_What the task requires_
From the line containing "önyvfesztivál" to the final line of the entries, copy each line exactly. Pictures stay out.

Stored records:
_ _ _ _ _

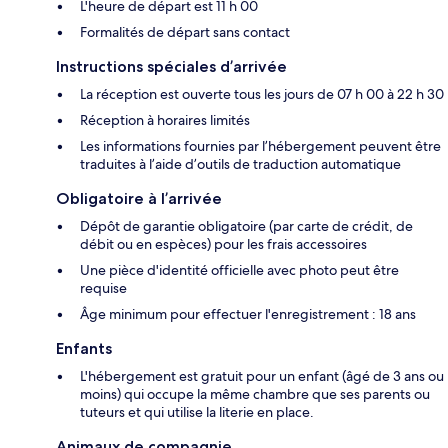
L'heure de départ est 11 h 00
Formalités de départ sans contact
Instructions spéciales d’arrivée
La réception est ouverte tous les jours de 07 h 00 à 22 h 30
Réception à horaires limités
Les informations fournies par l’hébergement peuvent être
traduites à l’aide d’outils de traduction automatique
Obligatoire à l’arrivée
Dépôt de garantie obligatoire (par carte de crédit, de
débit ou en espèces) pour les frais accessoires
Une pièce d'identité officielle avec photo peut être
requise
Âge minimum pour effectuer l'enregistrement : 18 ans
Enfants
L'hébergement est gratuit pour un enfant (âgé de 3 ans ou
moins) qui occupe la même chambre que ses parents ou
tuteurs et qui utilise la literie en place.
Animaux de compagnie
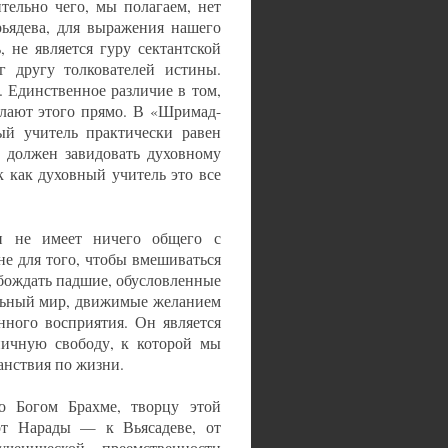
тельно чего, мы полагаем, нет
рьядева, для выражения нашего
 не является гуру сектантской
 другу толкователей истины.
. Единственное различие в том,
елают этого прямо. В «Шримад-
ный учитель практически равен
 должен завидовать духовному
 как духовный учитель это все
н не имеет ничего общего с
не для того, чтобы вмешиваться
обождать падшие, обусловленные
альный мир, движимые желанием
нного восприятия. Он является
ничную свободу, к которой мы
анствия по жизни.
о Богом Брахме, творцу этой
от Нарады — к Вьясадеве, от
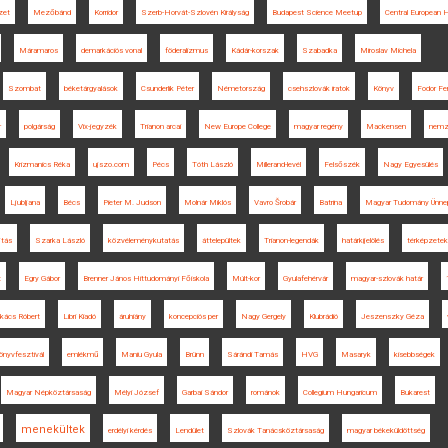
zet
Mezőbánd
Korridor
Szerb-Horvát-Szlovén Királyság
Budapest Science Meetup
Central European 
Máramaros
demarkációs vonal
föderalizmus
Kádár-korszak
Szabadka
Miroslav Michela
Szombat
béketárgyalások
Csunderlik Péter
Németország
csehszlovák iratok
Könyv
Fodor Fe
r
polgárság
Vix-jegyzék
Trianon arcai
New Europe College
magyar regény
Mackensen
nemz
Krizmanics Réka
ujszo.com
Pécs
Tóth László
Millerand-levél
Felsőszék
Nagy Egyesülés
Ljubljana
Bécs
Pieter M. Judson
Molnár Miklós
Vavro Šrobár
Batrina
Magyar Tudomány Ünne
ítás
Szarka László
közvéleménykutatás
áttelepültek
Trianon-legendák
határkijelölés
térképzetek
t
Egry Gábor
Brenner János Hittudományi Főiskola
Múlt-kor
Gyulafehérvár
magyar-szlovák határ
kács Róbert
Libri Kiadó
áruhiány
koncepciós per
Nagy Gergely
Klubrádió
Jeszenszky Géza
önyvfesztivál
emlékmű
Maniu Gyula
Brünn
Sárándi Tamás
HVG
Masaryk
kisebbségek
Magyar Népköztársaság
Mélyi József
Garbai Sándor
románok
Collegium Hungaricum
Bukarest
menekültek
erdélyi kérdés
Lendület
Szlovák Tanácsköztársaság
magyar békeküldöttség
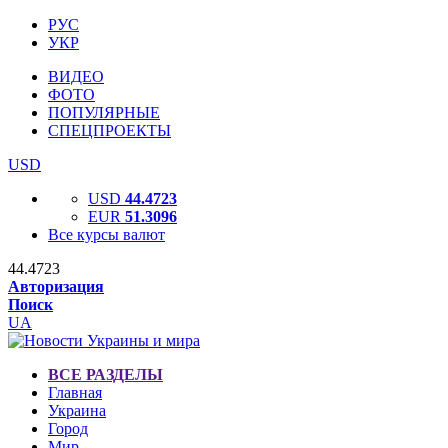
РУС
УКР
ВИДЕО
ФОТО
ПОПУЛЯРНЫЕ
СПЕЦПРОЕКТЫ
USD
USD
44.4723
EUR
51.3096
Все курсы валют
44.4723
Авторизация
Поиск
UA
ВСЕ РАЗДЕЛЫ
Главная
Украина
Город
Мир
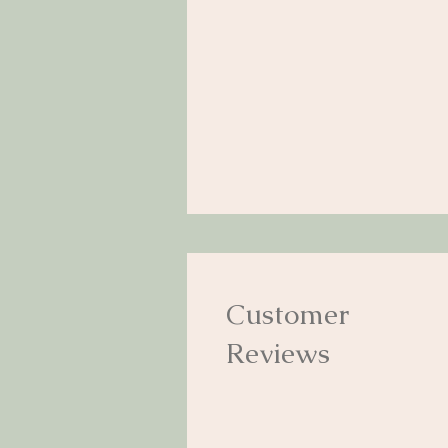
Customer
Reviews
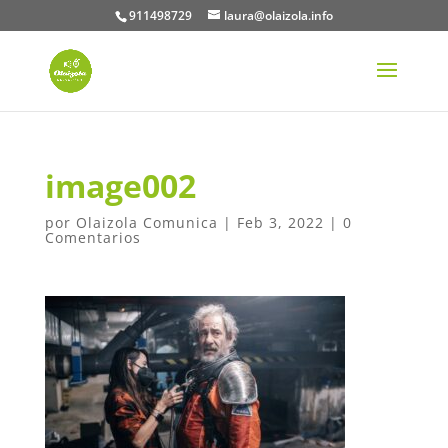
911498729
laura@olaizola.info
image002
por
Olaizola Comunica
|
Feb 3, 2022
|
0
Comentarios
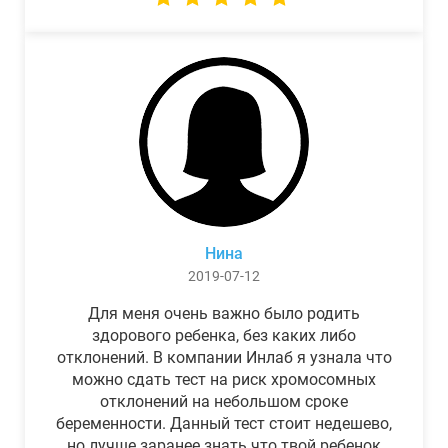
Нина
2019-07-12
Для меня очень важно было родить
здорового ребенка, без каких либо
отклонений. В компании Инлаб я узнала что
можно сдать тест на риск хромосомных
отклонений на небольшом сроке
беременности. Данный тест стоит недешево,
но лучше заранее знать что твой ребенок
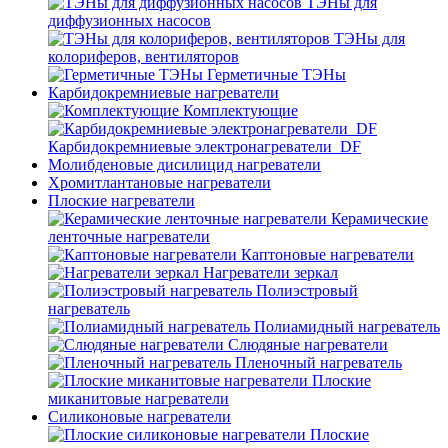
ТЭНы для
диффузионных насосов
ТЭНы для
колориферов, вентиляторов
Герметичные ТЭНы
Карбидокремниевые нагреватели
Комплектующие
Карбидокремниевые электронагреватели_DF
Молибденовые дисилицид нагреватели
Хромитлантановые нагреватели
Плоские нагреватели
Керамические
ленточные нагреватели
Каптоновые нагреватели
Нагреватели зеркал
Полиэстровый
нагреватель
Полиамидный нагреватель
Слюдяные нагреватели
Пленочный нагреватель
Плоские
миканитовые нагреватели
Силиконовые нагреватели
Плоские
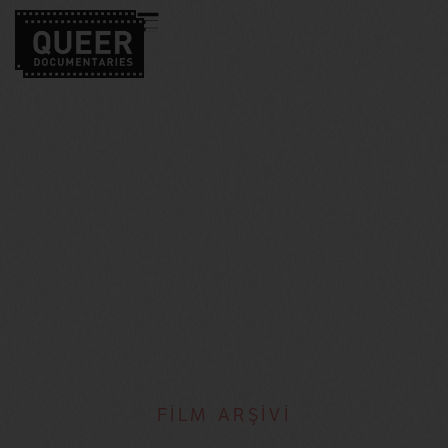
FİLM ARŞİVİ
Anne Lescot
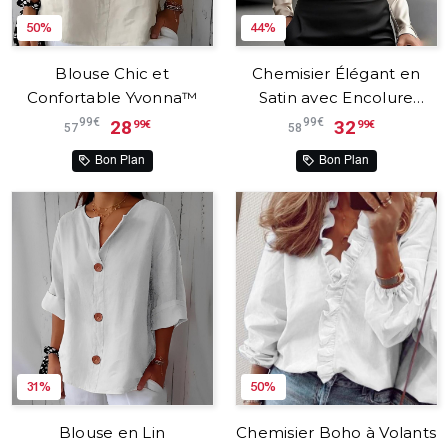
50%
44%
Blouse Chic et
Chemisier Élégant en
Confortable Yvonna™
Satin avec Encolure
Drapée Carmina™
99€
99€
28
32
99€
99€
57
58
Bon Plan
Bon Plan
31%
50%
Blouse en Lin
Chemisier Boho à Volants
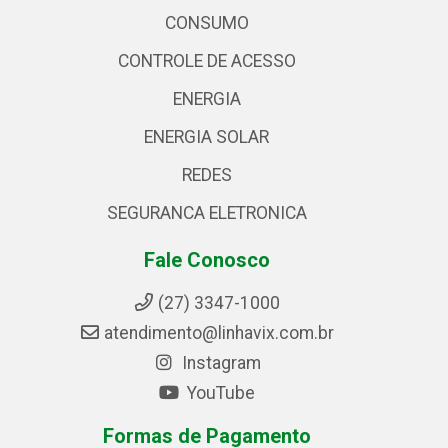
CONSUMO
CONTROLE DE ACESSO
ENERGIA
ENERGIA SOLAR
REDES
SEGURANCA ELETRONICA
Fale Conosco
(27) 3347-1000
atendimento@linhavix.com.br
Instagram
YouTube
Formas de Pagamento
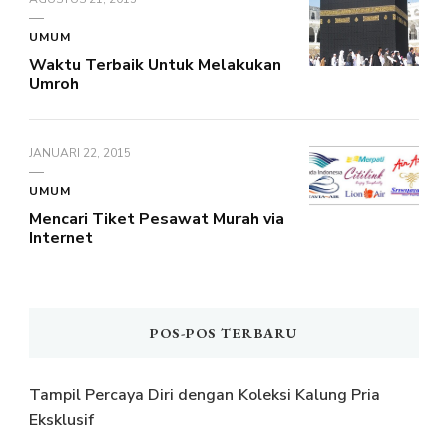
UMUM
Waktu Terbaik Untuk Melakukan
Umroh
JANUARI 22, 2015
UMUM
Mencari Tiket Pesawat Murah via
Internet
POS-POS TERBARU
Tampil Percaya Diri dengan Koleksi Kalung Pria
Eksklusif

_ _ _ _ _

_Response to the task_
önyvfesztivál
emlékmű
Maniu Gyula
Brünn
Sárándi Tamás
HVG
Masaryk
kisebbségek
Magyar Népköztársaság
Mélyi József
Garbai Sándor
románok
Collegium Hungaricum
Bukarest
menekültek
erdélyi kérdés
Lendület
Szlovák Tanácsköztársaság
magyar békeküldöttség
РУС
УКР
ВИДЕО
ФОТО
ПОПУЛЯРНЫЕ
СПЕЦПРОЕКТЫ
USD
USD
44.4723
EUR
51.3096
Все курсы валют
44.4723
Авторизация
Поиск
UA
ВСЕ РАЗДЕЛЫ
Главная
Украина
Город
Мир
Customer
Reviews
911498729
laura@olaizola.info
image002
por
Olaizola Comunica
|
Feb 3, 2022
|
0
Comentarios
Нина
2019-07-12
Для меня очень важно было родить
здорового ребенка, без каких либо
отклонений. В компании Инлаб я узнала что
можно сдать тест на риск хромосомных
отклонений на небольшом сроке
беременности. Данный тест стоит недешево,
но лучше заранее знать что твой ребенок
ТЭНы для
диффузионных насосов
ТЭНы для
колориферов, вентиляторов
Герметичные ТЭНы
Карбидокремниевые нагреватели
Комплектующие
Карбидокремниевые электронагреватели_DF
Молибденовые дисилицид нагреватели
Хромитлантановые нагреватели
Плоские нагреватели
Керамические
ленточные нагреватели
Каптоновые нагреватели
Нагреватели зеркал
Полиэстровый
нагреватель
Полиамидный нагреватель
Слюдяные нагреватели
Пленочный нагреватель
Плоские
миканитовые нагреватели
Силиконовые нагреватели
Плоские
FİLM ARŞİVİ
Anne Lescot
50%
44%
Blouse Chic et
Chemisier Élégant en
Confortable Yvonna™
Satin avec Encolure
Drapée Carmina™
99€
99€
28
32
99€
99€
57
58
Bon Plan
Bon Plan
31%
50%
Blouse en Lin
Chemisier Boho à Volants
CONSUMO
CONTROLE DE ACESSO
ENERGIA
ENERGIA SOLAR
REDES
SEGURANCA ELETRONICA
Fale Conosco
(27) 3347-1000
atendimento@linhavix.com.br
Instagram
YouTube
Formas de Pagamento
UMUM
Waktu Terbaik Untuk Melakukan
Umroh
JANUARI 22, 2015
UMUM
Mencari Tiket Pesawat Murah via
Internet
POS-POS TERBARU
Tampil Percaya Diri dengan Koleksi Kalung Pria
Eksklusif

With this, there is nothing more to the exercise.